WORK TO COMPLETE: Copy each line of the entries that includes the word "Marketing".

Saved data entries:
BEGIN
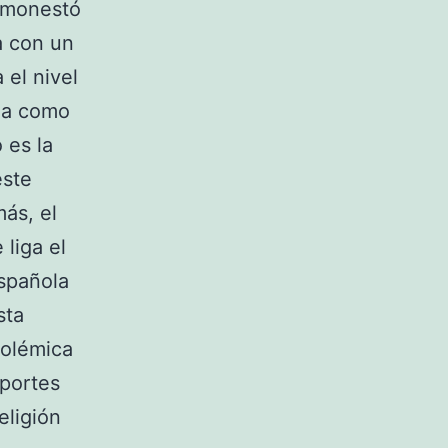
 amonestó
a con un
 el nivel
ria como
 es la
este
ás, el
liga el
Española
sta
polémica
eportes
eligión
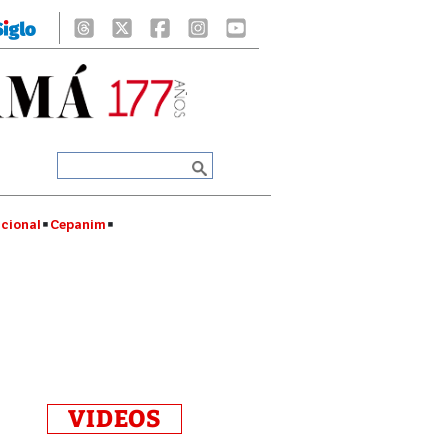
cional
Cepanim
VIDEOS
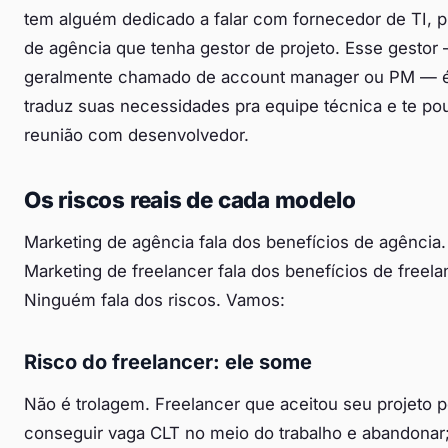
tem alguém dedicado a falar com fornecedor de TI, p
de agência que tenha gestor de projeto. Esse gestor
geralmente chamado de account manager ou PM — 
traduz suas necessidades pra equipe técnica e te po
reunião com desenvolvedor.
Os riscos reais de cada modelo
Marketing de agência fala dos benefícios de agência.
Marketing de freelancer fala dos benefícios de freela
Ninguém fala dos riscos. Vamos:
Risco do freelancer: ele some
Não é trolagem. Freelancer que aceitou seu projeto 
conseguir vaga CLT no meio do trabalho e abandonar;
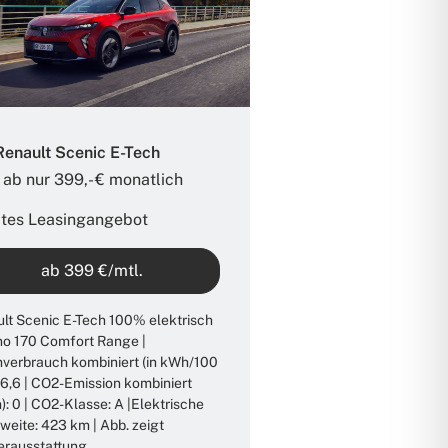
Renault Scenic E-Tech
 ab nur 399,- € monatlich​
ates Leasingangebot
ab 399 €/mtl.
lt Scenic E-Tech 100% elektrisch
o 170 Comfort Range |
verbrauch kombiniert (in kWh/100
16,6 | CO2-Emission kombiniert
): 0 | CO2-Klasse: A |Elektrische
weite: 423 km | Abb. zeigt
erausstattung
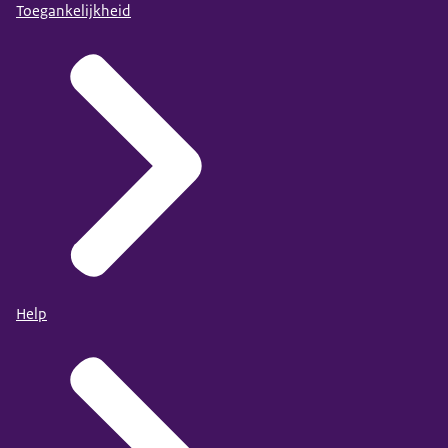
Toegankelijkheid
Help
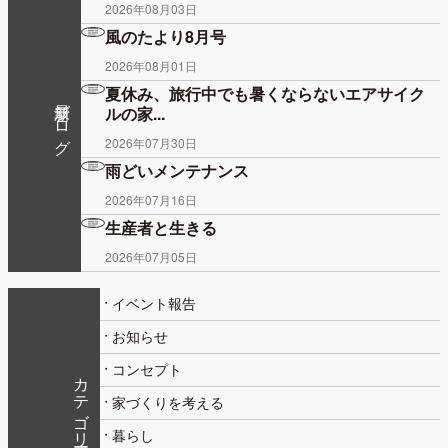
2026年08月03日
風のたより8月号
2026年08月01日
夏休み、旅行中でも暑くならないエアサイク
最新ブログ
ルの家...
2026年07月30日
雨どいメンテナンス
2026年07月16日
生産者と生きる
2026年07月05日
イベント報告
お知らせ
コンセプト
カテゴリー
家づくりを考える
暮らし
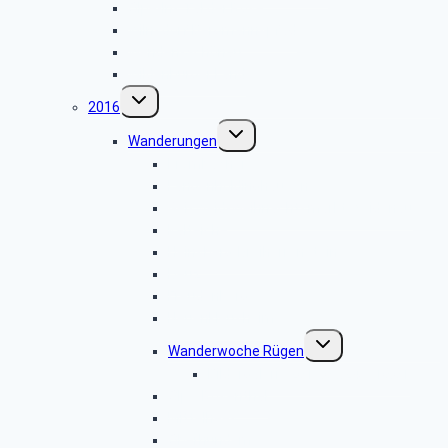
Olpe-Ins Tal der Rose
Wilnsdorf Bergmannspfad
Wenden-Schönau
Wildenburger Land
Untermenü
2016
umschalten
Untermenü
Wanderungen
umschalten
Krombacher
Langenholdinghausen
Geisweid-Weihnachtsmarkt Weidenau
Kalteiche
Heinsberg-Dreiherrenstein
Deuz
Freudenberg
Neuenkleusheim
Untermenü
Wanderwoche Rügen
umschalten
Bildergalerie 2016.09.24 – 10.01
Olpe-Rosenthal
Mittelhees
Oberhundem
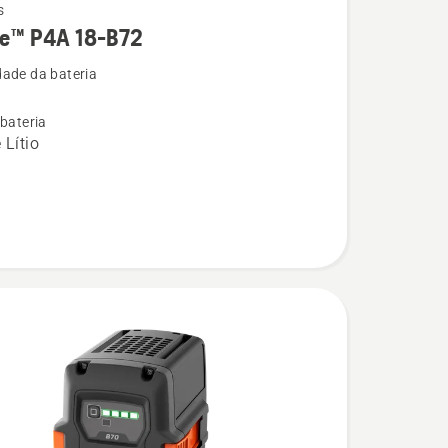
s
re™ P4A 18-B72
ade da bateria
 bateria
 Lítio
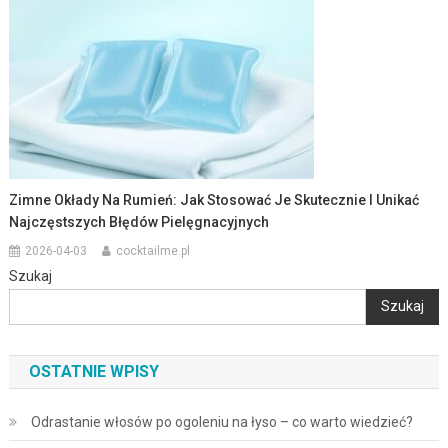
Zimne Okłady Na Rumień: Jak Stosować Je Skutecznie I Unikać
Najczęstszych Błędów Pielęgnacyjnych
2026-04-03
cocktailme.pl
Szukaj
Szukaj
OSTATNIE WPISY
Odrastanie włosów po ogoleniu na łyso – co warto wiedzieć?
END
BEGIN
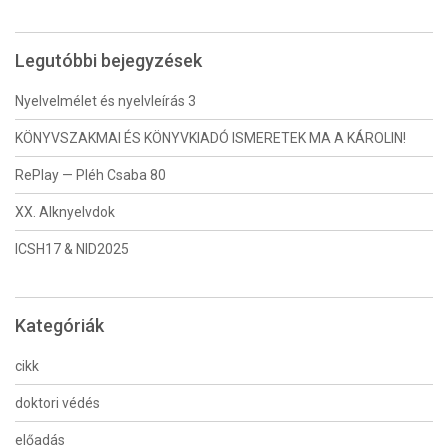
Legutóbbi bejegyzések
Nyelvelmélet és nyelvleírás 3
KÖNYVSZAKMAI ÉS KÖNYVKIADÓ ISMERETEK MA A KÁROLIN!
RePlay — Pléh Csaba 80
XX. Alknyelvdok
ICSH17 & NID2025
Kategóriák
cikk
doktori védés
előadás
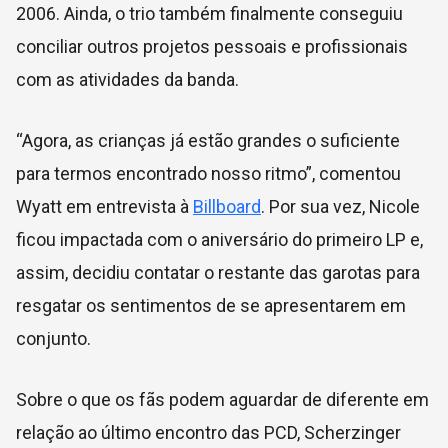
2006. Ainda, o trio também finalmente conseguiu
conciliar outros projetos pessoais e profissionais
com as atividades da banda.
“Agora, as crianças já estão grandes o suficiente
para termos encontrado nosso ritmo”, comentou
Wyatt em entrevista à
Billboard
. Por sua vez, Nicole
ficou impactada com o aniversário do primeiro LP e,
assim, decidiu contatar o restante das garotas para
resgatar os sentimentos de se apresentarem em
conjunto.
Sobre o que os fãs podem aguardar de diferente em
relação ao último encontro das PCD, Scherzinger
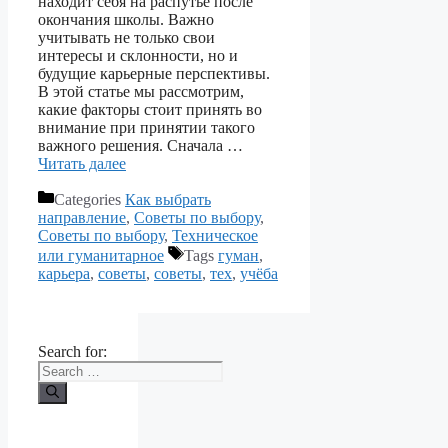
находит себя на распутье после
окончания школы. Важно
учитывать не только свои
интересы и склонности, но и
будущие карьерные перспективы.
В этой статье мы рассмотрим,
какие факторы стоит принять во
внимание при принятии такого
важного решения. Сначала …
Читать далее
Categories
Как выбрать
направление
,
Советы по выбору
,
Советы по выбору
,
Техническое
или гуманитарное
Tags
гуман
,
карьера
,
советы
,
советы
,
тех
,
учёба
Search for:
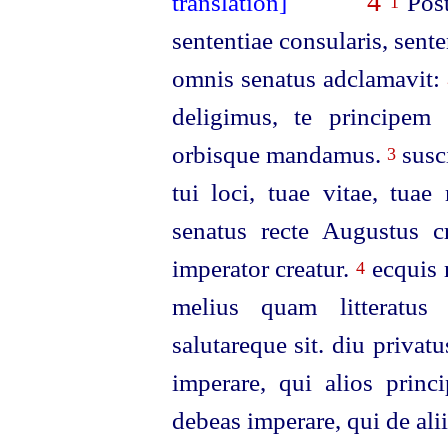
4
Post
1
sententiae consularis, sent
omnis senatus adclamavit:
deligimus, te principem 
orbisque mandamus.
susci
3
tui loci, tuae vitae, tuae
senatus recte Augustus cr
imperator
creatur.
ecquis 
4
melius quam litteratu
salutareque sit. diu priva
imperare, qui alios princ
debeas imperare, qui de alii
END
ANSWER SPACE:
Marketing de agência fala dos benefícios de agência.
Marketing de freelancer fala dos benefícios de freela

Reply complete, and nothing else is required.